Thursday, 7 July 2011
Public and Private Life
The current furore about phone hacking by journalists at the News of the World and the corporate culture of News International that clearly led to the abuses may not surprise those who have long doubted the integrity of the organisations concerned. It looks likely that some individuals will be held to account for the particularly disgraceful examples of intrusion into people's privacy that are now coming to light. No doubt there will attempts to limit this to as few as possible. But beyond the need to hold culpable individuals to account, it would be a pity not to also examine both the corporate and the wider social culture of intrusion that is implicated in these events.
It has always been a mystery to me why anyone should be interested in the minutiae of the lives of those with even the remotest claim to 'celebrity' status. I would like to think that is merely the creation of a few tacky magazines, but clearly people buy the magazines. Beyond this, gossips, curtain twitchers and scandalized hypocrites have always been with us. So if it were simply the domain a few magazines dealing in the trivia of the lives of actors, or retailing scandal about footballers sleeping with soap opera stars, then perhaps this could be allowed its place. But when the mainstream media starts to think that such things are interesting, and begins to extend the 'need to know' to anyone who is currently in the news, then certain lines are being crossed not just by unscrupulous individuals but by the public expectation of the availability of information. Few would actively want to be as intrusive to vulnerable victims as the phone hackers have been, but collusion by the passive consumption of information is far more pernicious. The driver for the gathering of such data is the sense of fulfilling a public desire for information for its own sake.
What lines should be drawn between public and private lives? It is worth asking the question in a general way rather than in the context of specific abuses because it then addresses the principles of publicity and privacy and the proper balance between them. It's not so much the often discussed distinction between the two meanings of 'interest' in what is legitimately of public interest, but what is implicit in the word 'public'. To what extent are you or I members of the 'public' and therefore on view to others, and to what extent can we expect to remain private, in our own world or that of a defined group? This is to some extent a matter of personality. It may also be determined by the wish to act in the public arena for a particular cause or to pursue a profession. But it might still be the case that there are areas of the life of an individual not involved with these public spheres which it should be expected will remain private.

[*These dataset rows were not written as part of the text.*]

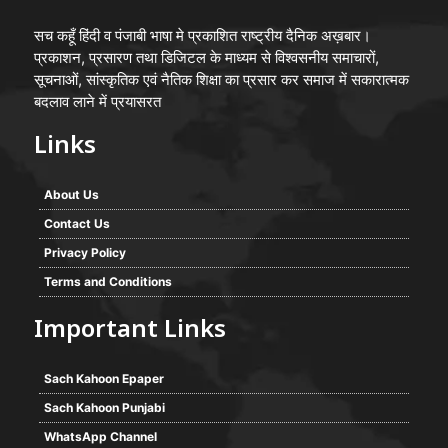
सच कहूँ हिंदी व पंजाबी भाषा मे प्रकाशित राष्ट्रीय दैनिक अख़बार।
प्रकाशन, प्रसारण तथा डिजिटल के माध्यम से विश्वसनीय समाचारों,
सूचनाओं, सांस्कृतिक एवं नैतिक शिक्षा का प्रसार कर समाज में सकारात्मक
बदलाव लाने में प्रयासरत
Links
About Us
Contact Us
Privacy Policy
Terms and Conditions
Important Links
Sach Kahoon Epaper
Sach Kahoon Punjabi
WhatsApp Channel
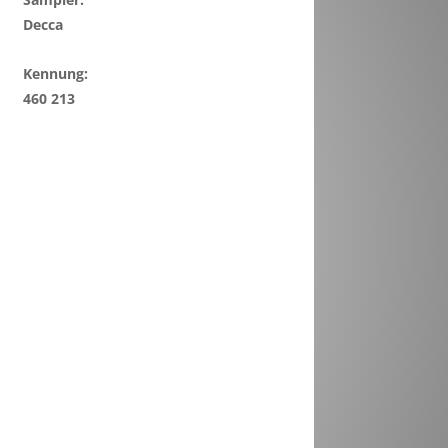
Decca
Kennung:
460 213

I speak as one who has acted publicly in some contexts and therefore accept the public notice that this brings, but who also values the notion of my own privacy. I would go further and say that, in some significant sense, my 'soul-life' requires a veil to be drawn over some aspects of my inner self, though this is perhaps too metaphysical for the current discussion. But it needn't be the case that people who wish to remain circumspect about some aspects of their lives have anything to hide in the legal or moral sense. There is is also a debate to be had about the relative values of inwardness and outwardness in our society. A balance has to be struck and different individuals will not all want to strike it in the same way. Different societies, at different periods of history, have valued one over the other in varying ratios. But if we now live in a society where the balance is tilted so far towards outwardness that inwardness has no place to hide, perhaps the only surprising thing is not that the current scandal has happened but that we consider it a scandal at all.
It is true that many people today seem prepared to expose themselves to 'the public' via social media sites and that modern technology drives the tendency to self-exposure. Simply by writing this blog I am participating in that process. But at the same time the fact that I have opted for the weblog medium and have chosen not to have a Facebook page, indicates my own choices with regard to degree of exposure.
We all, I hope, still have the right to make those choices. There may be exceptional circumstances when they will be overridden by legal or other constraints. But that word 'exceptional' is important. It clearly should not include the victims as well as the perpetrators of misdeeds. I am doubtful that all of those who authorised recent intrusions will be held responsible for their actions, though I hope they will. But until we restore the idea that a private life is something that is valuable in itself, then the idea that there is a right to pry will continue to be part of the ethos of those who have the means to do so.